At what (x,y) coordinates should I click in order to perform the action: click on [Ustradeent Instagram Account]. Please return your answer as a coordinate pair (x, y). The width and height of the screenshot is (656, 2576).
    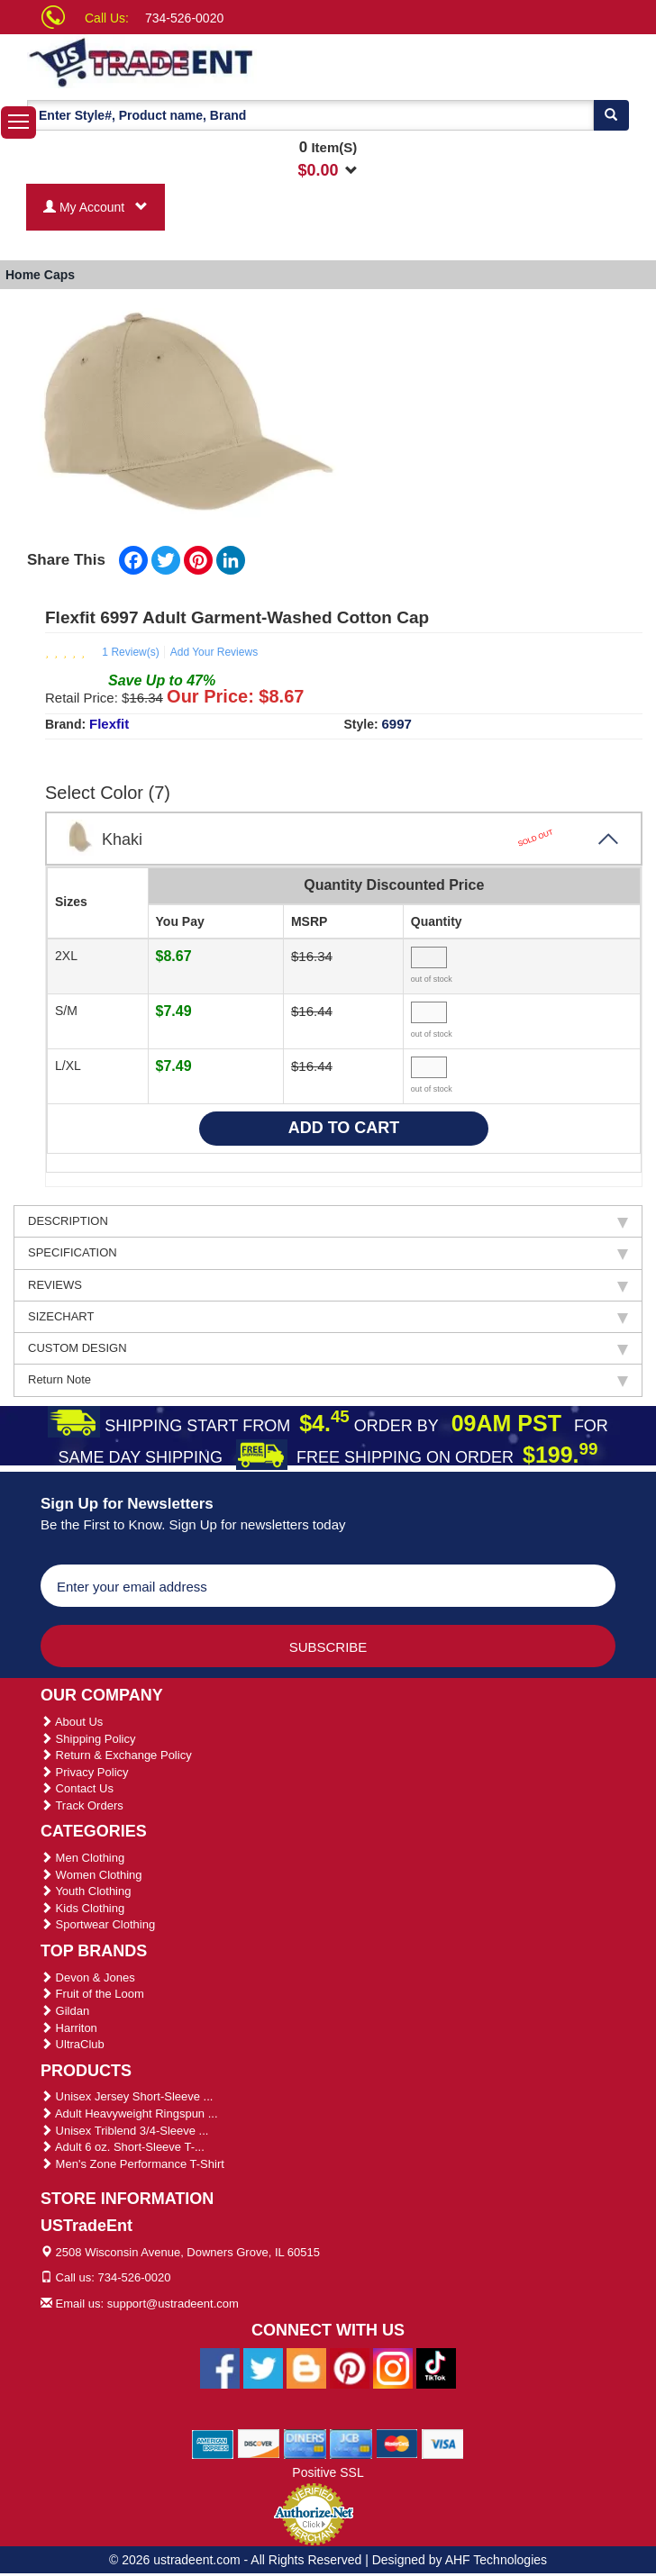
    Looking at the image, I should click on (393, 2368).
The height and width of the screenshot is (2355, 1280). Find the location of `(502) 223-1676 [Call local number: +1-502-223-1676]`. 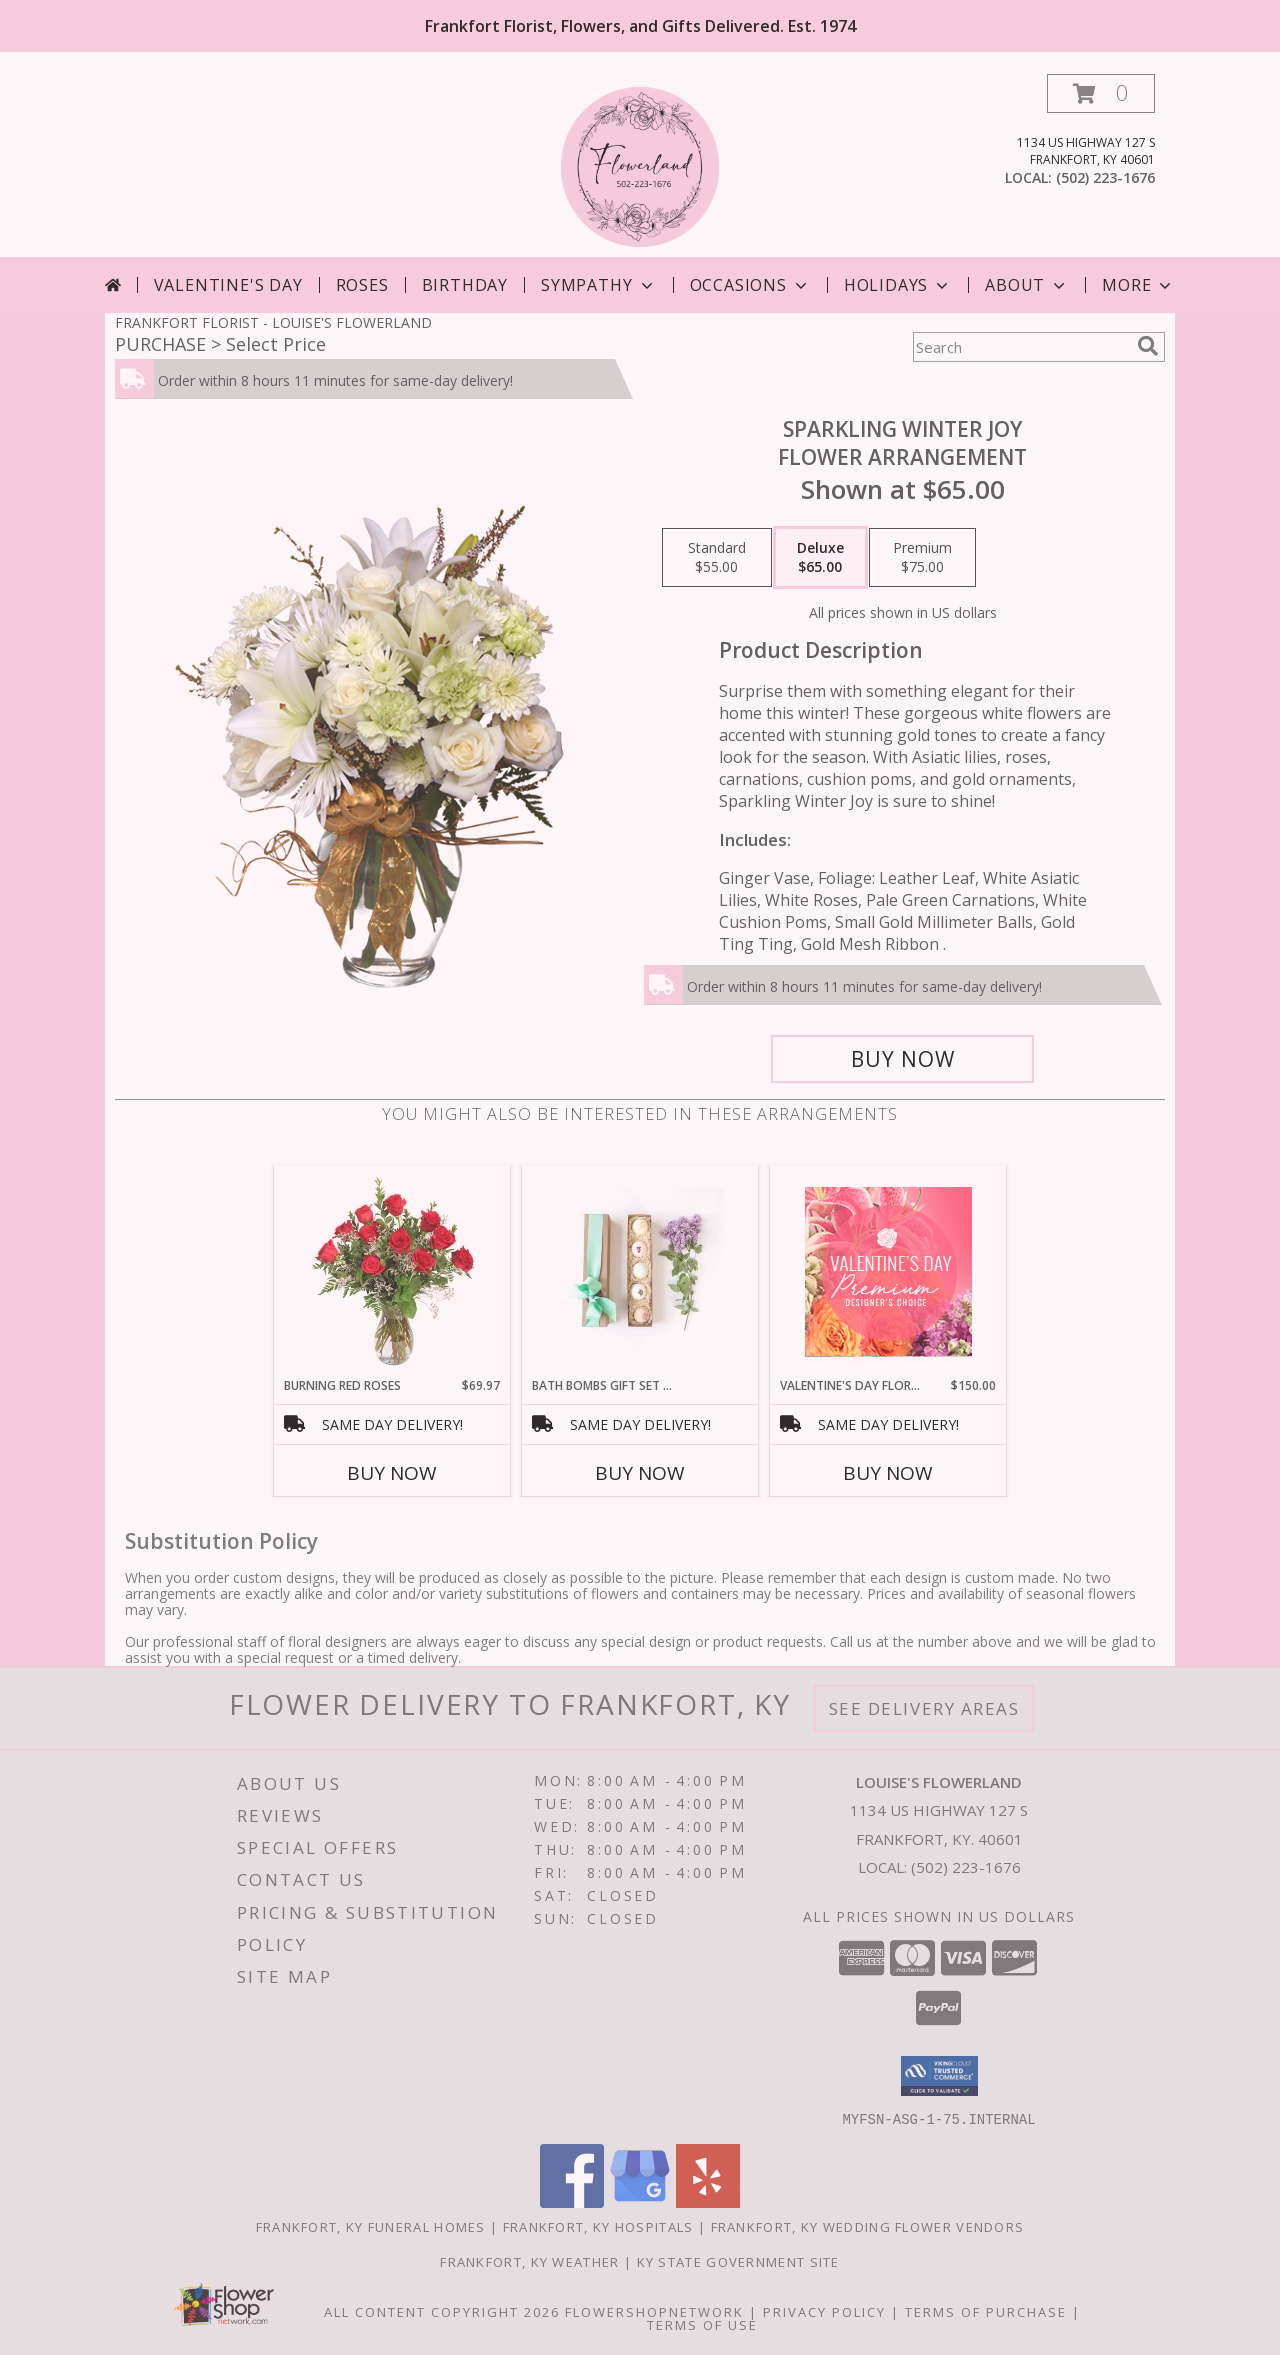

(502) 223-1676 [Call local number: +1-502-223-1676] is located at coordinates (1105, 177).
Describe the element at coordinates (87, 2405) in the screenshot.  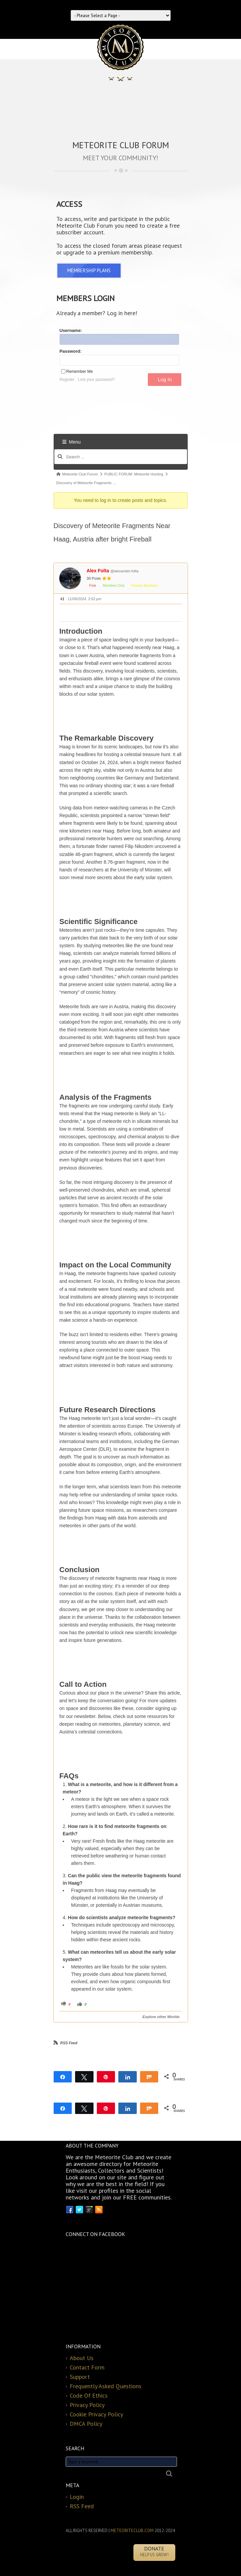
I see `Privacy Policy` at that location.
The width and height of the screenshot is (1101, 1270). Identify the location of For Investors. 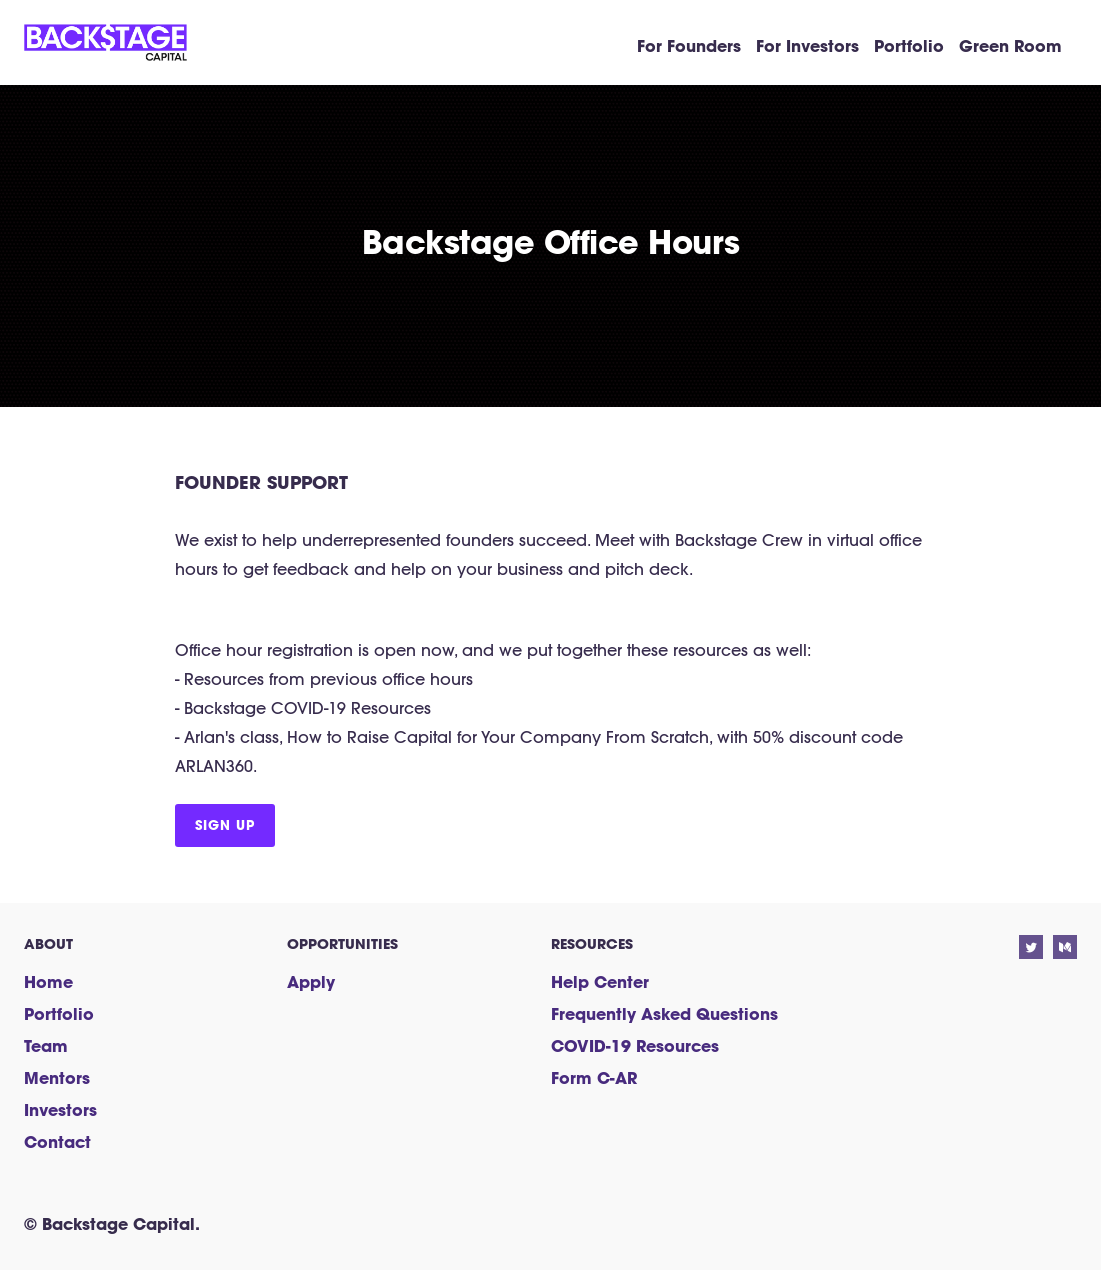
(807, 45).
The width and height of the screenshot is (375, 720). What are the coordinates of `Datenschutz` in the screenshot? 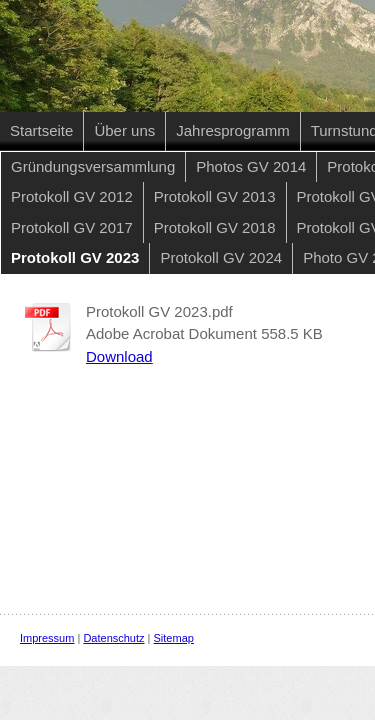 It's located at (113, 638).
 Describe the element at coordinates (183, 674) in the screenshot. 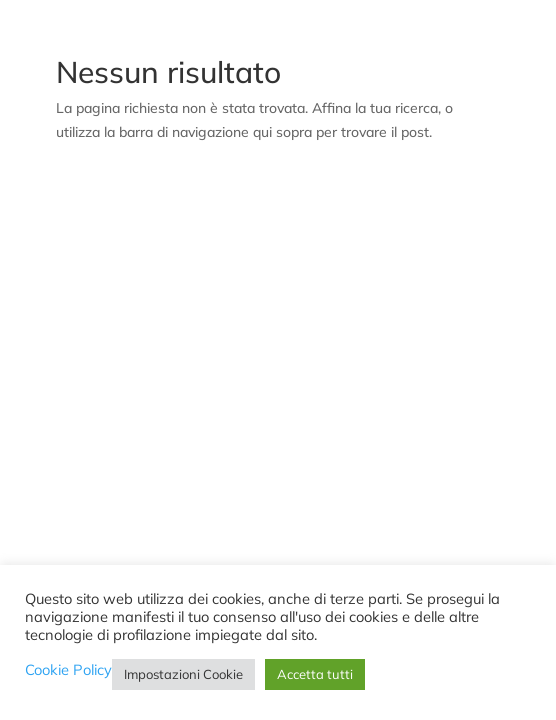

I see `Impostazioni Cookie [button]` at that location.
┄┄┄┄┄┄┄┄┄┄
Exactly reproduce the lines beginning at the one that contains "Describe the element at coordinates (183, 674)" and ending at the final line of the material, with the pictures left out.

_RESPONSE TO THE EXERCISE_
 Describe the element at coordinates (183, 674) in the screenshot. 

I see `Impostazioni Cookie [button]` at that location.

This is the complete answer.